• Your objective: Restate word for word the lines of the records below, starting at the line that contains "Produktkatalog für das Partnerprogramm" and ending at the line that contains "Richtlinien für das Creator", with both of those lines included and nothing else.

• Provided records:
:::
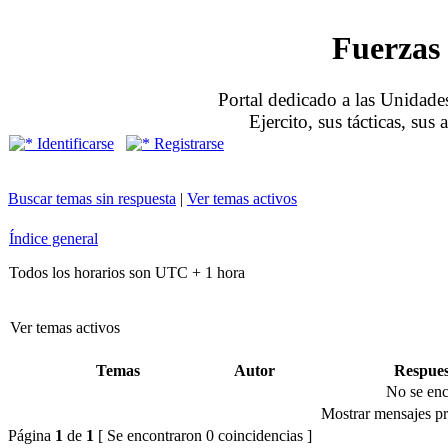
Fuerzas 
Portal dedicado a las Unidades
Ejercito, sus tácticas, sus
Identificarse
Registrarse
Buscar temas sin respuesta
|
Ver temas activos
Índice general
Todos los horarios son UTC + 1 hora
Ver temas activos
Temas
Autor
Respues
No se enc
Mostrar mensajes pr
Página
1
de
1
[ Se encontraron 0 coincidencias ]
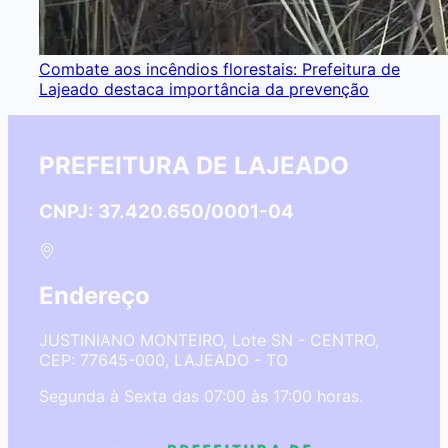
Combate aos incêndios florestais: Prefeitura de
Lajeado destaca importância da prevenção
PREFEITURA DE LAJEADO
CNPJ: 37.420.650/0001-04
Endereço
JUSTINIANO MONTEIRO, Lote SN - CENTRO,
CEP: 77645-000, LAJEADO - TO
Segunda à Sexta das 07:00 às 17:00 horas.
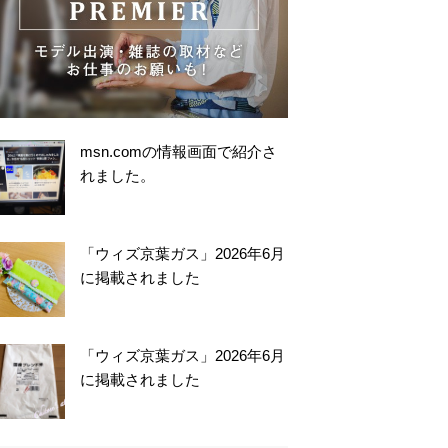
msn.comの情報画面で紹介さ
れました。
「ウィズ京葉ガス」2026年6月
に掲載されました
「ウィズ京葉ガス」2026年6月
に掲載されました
:::
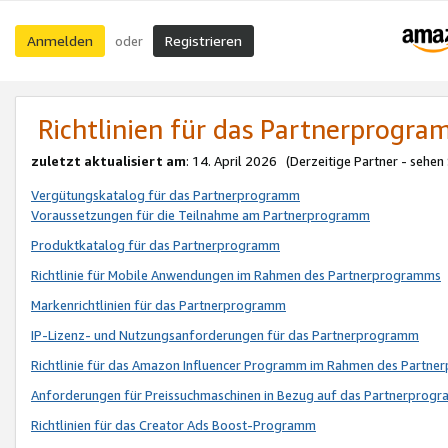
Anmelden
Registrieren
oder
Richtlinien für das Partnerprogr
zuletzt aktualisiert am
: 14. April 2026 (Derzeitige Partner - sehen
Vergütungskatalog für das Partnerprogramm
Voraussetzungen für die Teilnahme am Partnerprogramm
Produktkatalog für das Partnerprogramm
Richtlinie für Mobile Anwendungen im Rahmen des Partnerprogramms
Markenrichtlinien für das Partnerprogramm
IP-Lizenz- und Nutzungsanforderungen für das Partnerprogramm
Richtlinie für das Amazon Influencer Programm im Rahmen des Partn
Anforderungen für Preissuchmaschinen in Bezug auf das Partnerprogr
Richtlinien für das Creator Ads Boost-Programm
:::
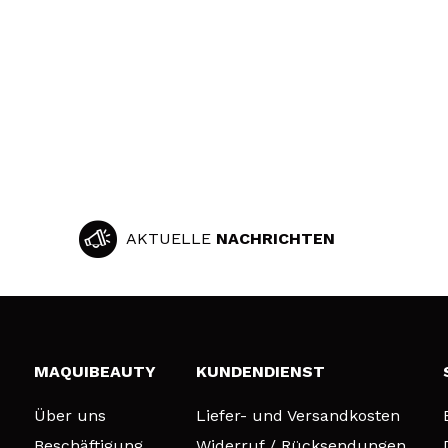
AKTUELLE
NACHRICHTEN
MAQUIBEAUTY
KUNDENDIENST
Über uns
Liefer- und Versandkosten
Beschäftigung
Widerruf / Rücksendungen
:::
• Task response:
Produktkatalog für das Partnerprogramm
Richtlinie für Mobile Anwendungen im Rahmen des Partnerprogramms
Markenrichtlinien für das Partnerprogramm
IP-Lizenz- und Nutzungsanforderungen für das Partnerprogramm
Richtlinie für das Amazon Influencer Programm im Rahmen des Partn
Anforderungen für Preissuchmaschinen in Bezug auf das Partnerprogr
Richtlinien für das Creator Ads Boost-Programm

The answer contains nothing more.